Che Natale sarebbe senza polemiche? Già dal 17esimo secolo i Puritani emanarono delle leggi che vietavano le celebrazioni natalizie.

E nel periodo della Rivoluzione, in Francia furono proibite le funzioni religiose di Natale e la galette des rois (torta dei re) fu rinominata Gâteau de l’Égalité (torta dell’uguaglianza), rimuovendo ogni riferimento ai Re magi e alla Natività.

Galette Des Rois

Nulla di nuovo sotto il sole, dunque. L’anno scorso Starbucks è finito in un polverone mediatico per aver rimosso, dalle proprie “tazze di Natale”, ogni simbolo cristiano. E quest’anno il Regno Unito è – nuovamente – attraversato dal timore che manifestare la propria identità culturale e religiosa possa offendere chi appartiene ad un’altra confessione di fede.

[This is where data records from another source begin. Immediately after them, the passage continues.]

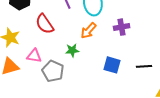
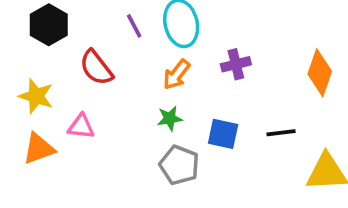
green star: (72, 50) -> (170, 118), moved
gray pentagon: (53, 71) -> (179, 165), moved

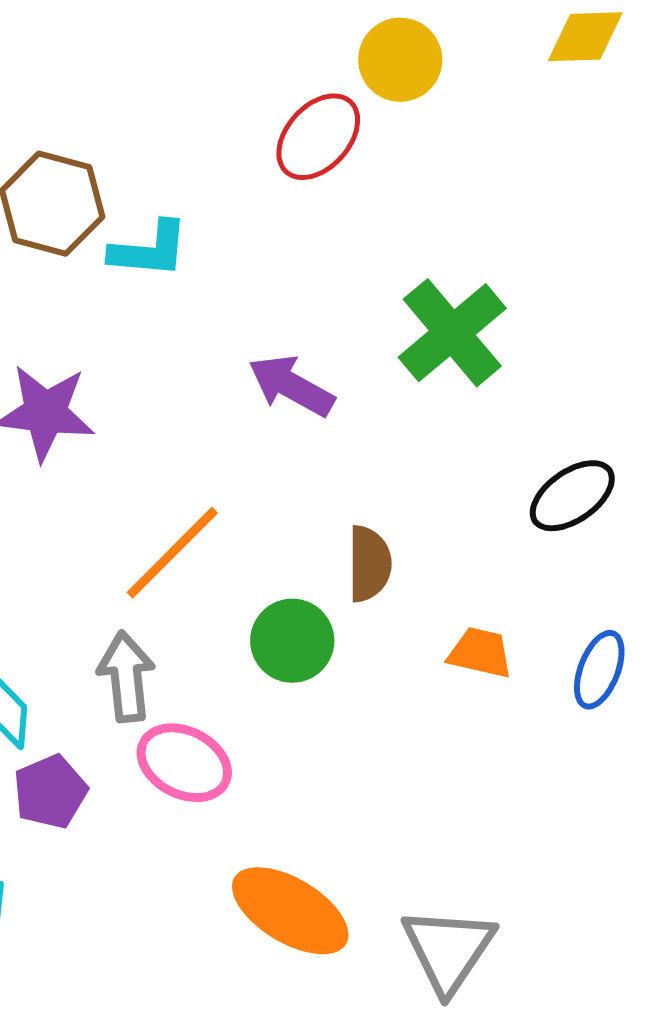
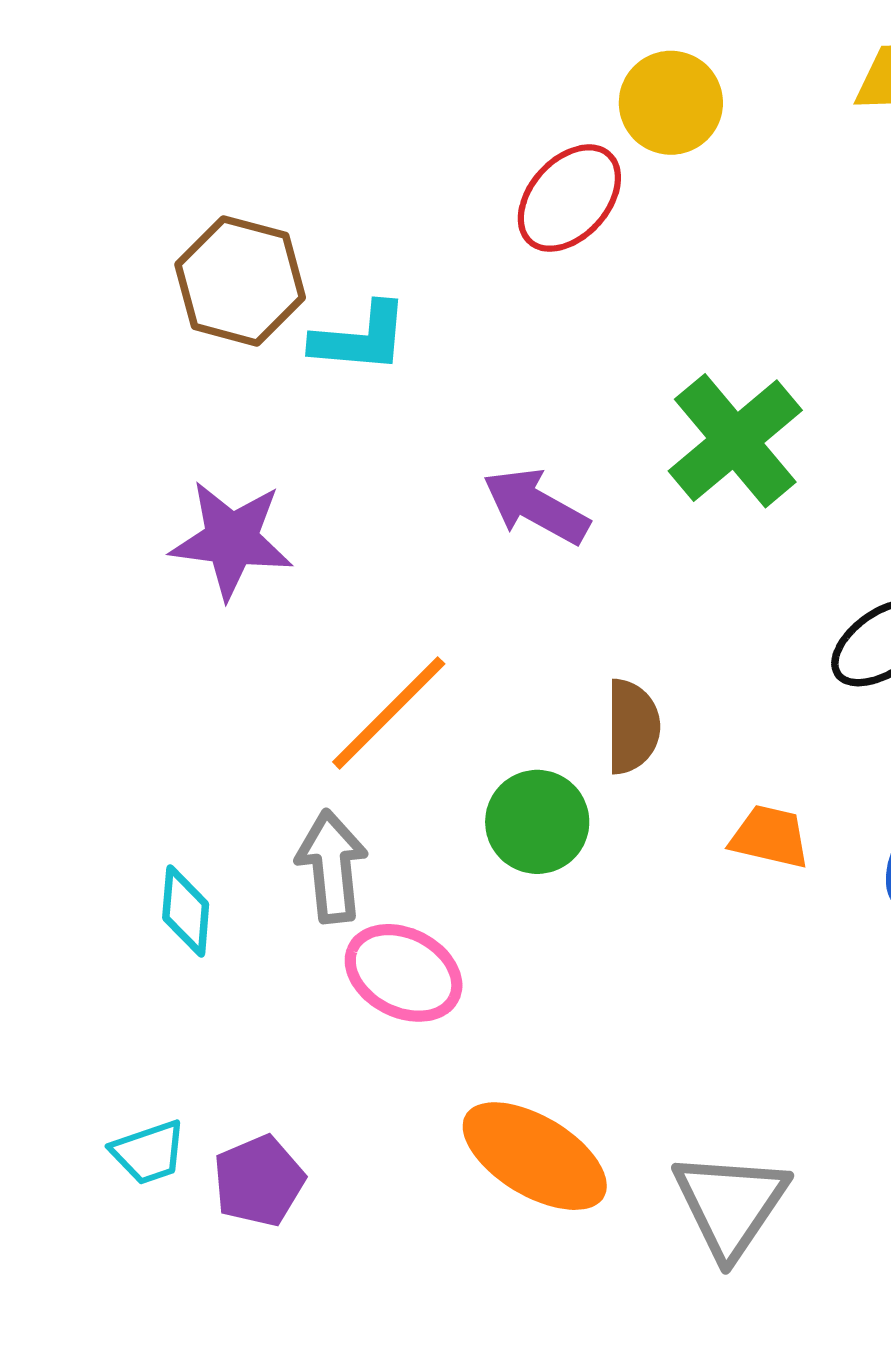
purple pentagon: (50, 792) -> (259, 1181), moved

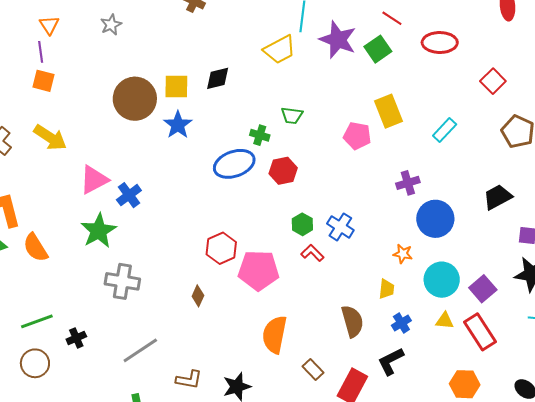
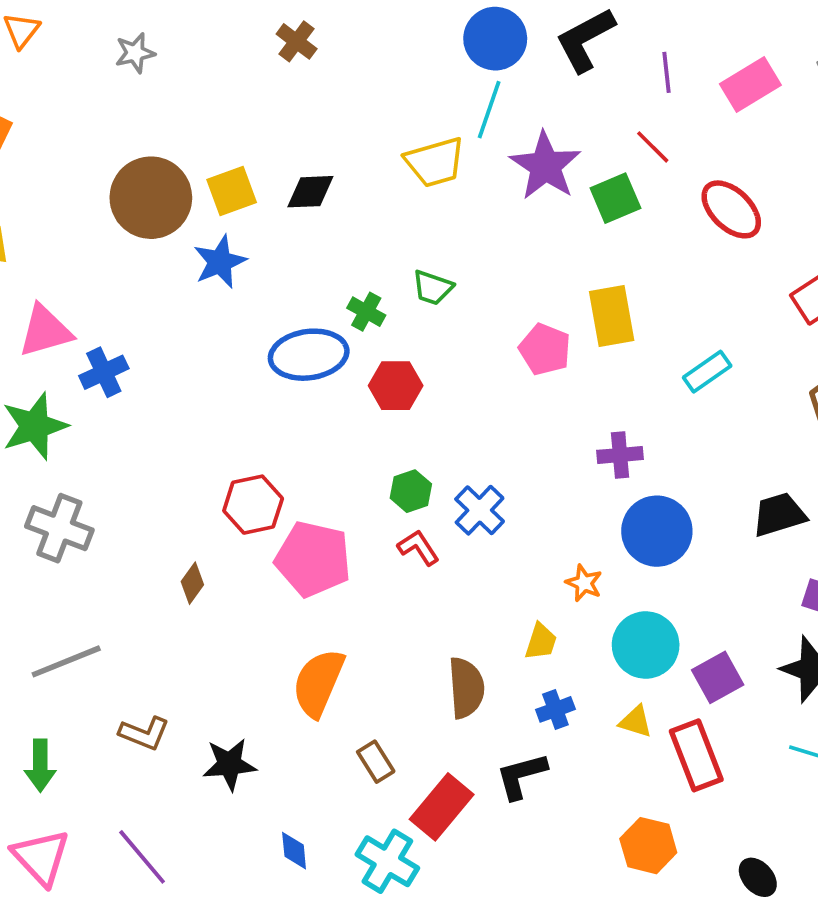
red ellipse: (440, 43) -> (731, 209), turned 32
yellow square: (176, 87) -> (232, 191), turned -32

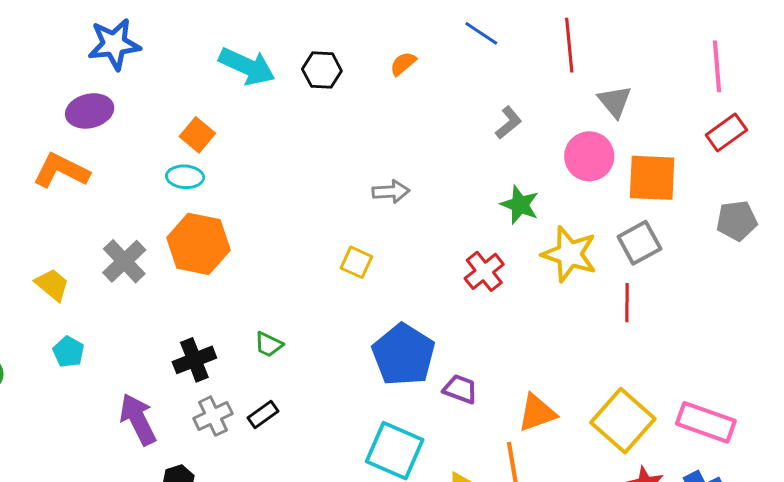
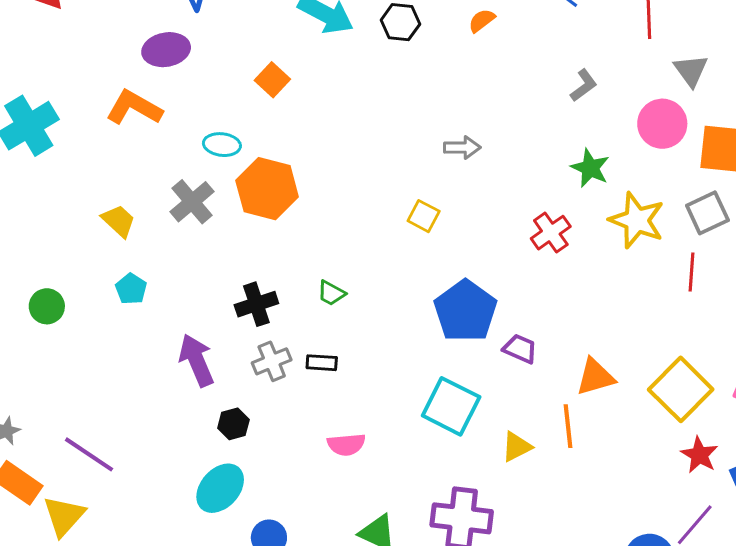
cyan ellipse: (185, 177) -> (222, 145), moved
black rectangle: (263, 414) -> (322, 363), turned 36

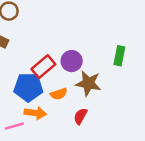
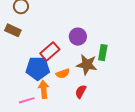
green rectangle: (119, 56) -> (103, 53), moved
purple circle: (72, 61) -> (78, 37), moved
orange arrow: (35, 113) -> (44, 89), turned -102

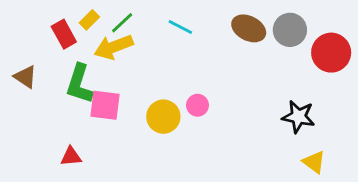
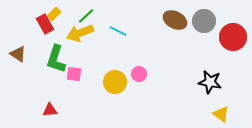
yellow rectangle: (89, 20) -> (54, 14), moved
cyan line: (180, 27) -> (118, 31), moved
pink square: (105, 105) -> (74, 74), size x0.7

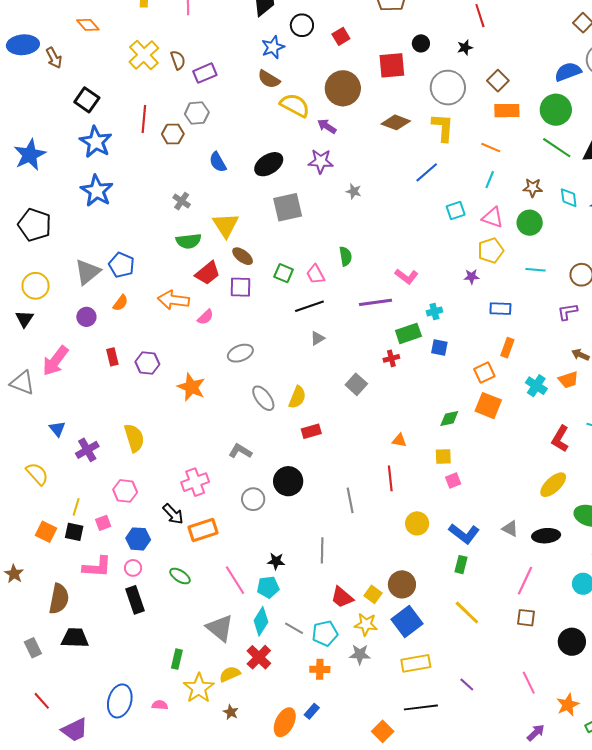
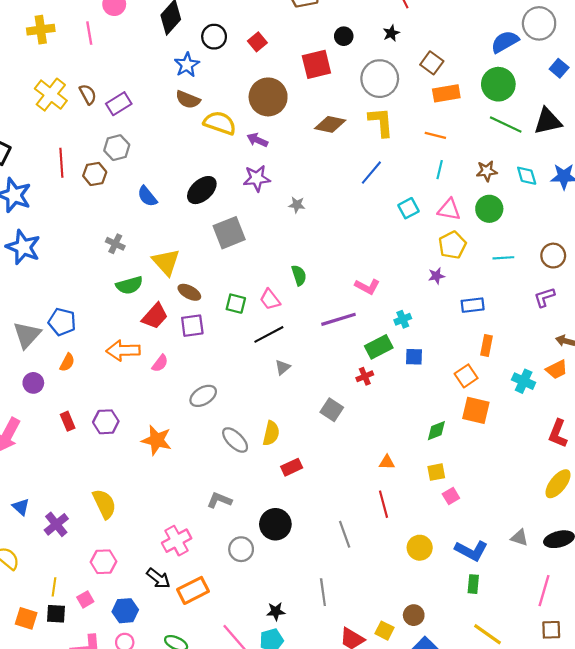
brown circle: (402, 584) -> (414, 615), size x0.7

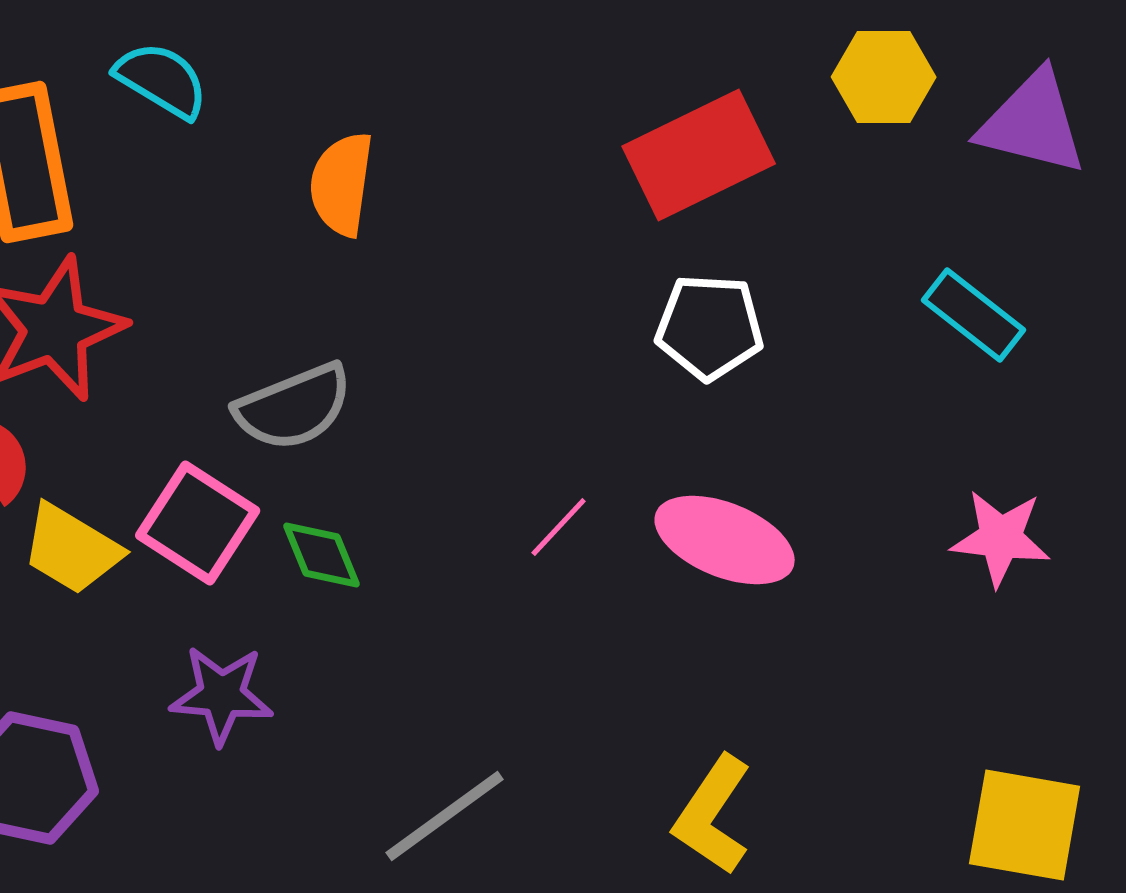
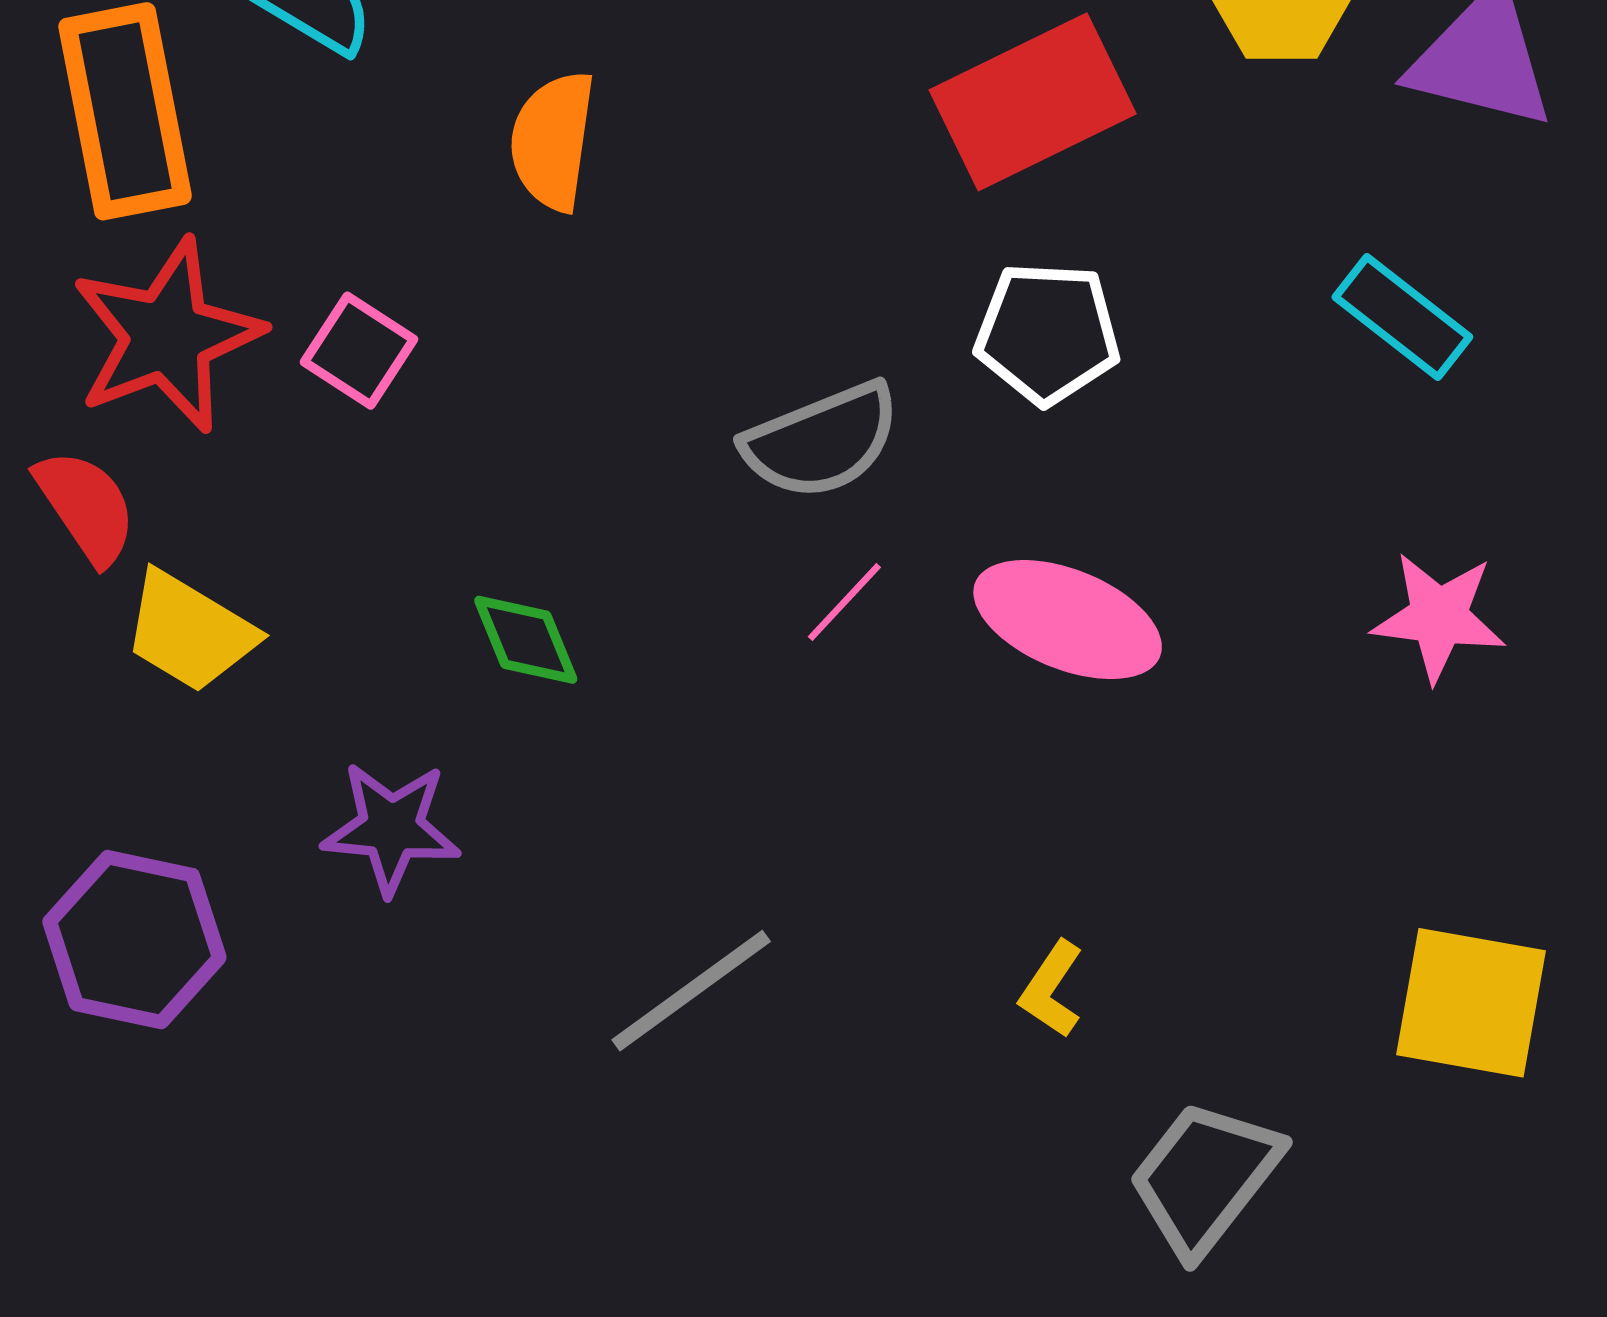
gray semicircle: (294, 407) -> (822, 441), moved
pink square: (198, 523) -> (359, 351), moved, size x0.7
yellow L-shape: (713, 815) -> (1051, 989), size x0.6

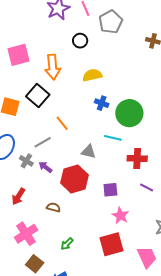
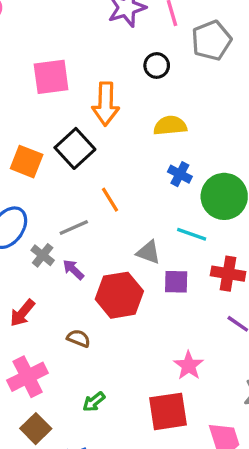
purple square: (110, 190) -> (176, 282), moved

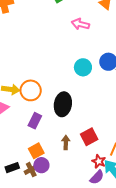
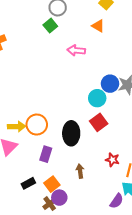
cyan circle: (83, 67) -> (97, 98), moved
red square: (89, 137) -> (99, 122), moved
red star: (99, 161) -> (112, 160), moved
black rectangle: (12, 168) -> (28, 183), moved

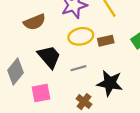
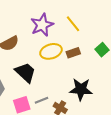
gray line: (78, 68) -> (42, 100), moved

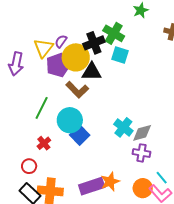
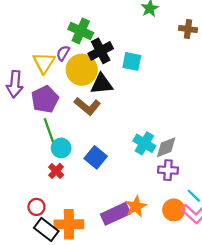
green cross: (114, 33) -> (81, 31), moved
purple pentagon: (58, 65) -> (45, 99), moved
green line: (42, 108) -> (49, 131), turned -40
cyan circle: (70, 120) -> (61, 148), moved, size x0.7
red circle: (29, 166) -> (36, 207), moved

Nello specifico, diversi datori di lavoro britannici si sono detti incerti se organizzare feste di Natale in ufficio e mandare cartoline ai dipendenti, perché temono seriamente di urtare la sensibilità di chi, tra il proprio team, appartiene ad una minoranza religiosa. Alcuni hanno vietato l’uso di decorazioni in ufficio e rinominato le “festività natalizie” in “festività invernali”.